Problem requirements:
A single stretch of the material below is to be transcribed exactly, starting at the line with "um dos bairros" and ending after the line with "residencial e ruas bem planejadas.".

* * * * * * * * *

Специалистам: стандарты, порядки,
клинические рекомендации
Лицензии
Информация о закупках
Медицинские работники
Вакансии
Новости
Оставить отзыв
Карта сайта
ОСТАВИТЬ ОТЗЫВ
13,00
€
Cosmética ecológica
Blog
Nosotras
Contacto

* * * * * * * * *

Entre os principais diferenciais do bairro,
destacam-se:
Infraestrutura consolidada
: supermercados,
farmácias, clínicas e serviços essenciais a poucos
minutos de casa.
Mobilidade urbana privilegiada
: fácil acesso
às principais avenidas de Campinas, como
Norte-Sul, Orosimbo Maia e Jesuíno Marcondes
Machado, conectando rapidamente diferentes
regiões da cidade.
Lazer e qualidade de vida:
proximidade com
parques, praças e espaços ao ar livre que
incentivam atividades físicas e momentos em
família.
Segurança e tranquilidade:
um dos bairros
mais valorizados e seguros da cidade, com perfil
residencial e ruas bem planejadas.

* * * * * * * * *

Your response:
um dos bairros
mais valorizados e seguros da cidade, com perfil
residencial e ruas bem planejadas.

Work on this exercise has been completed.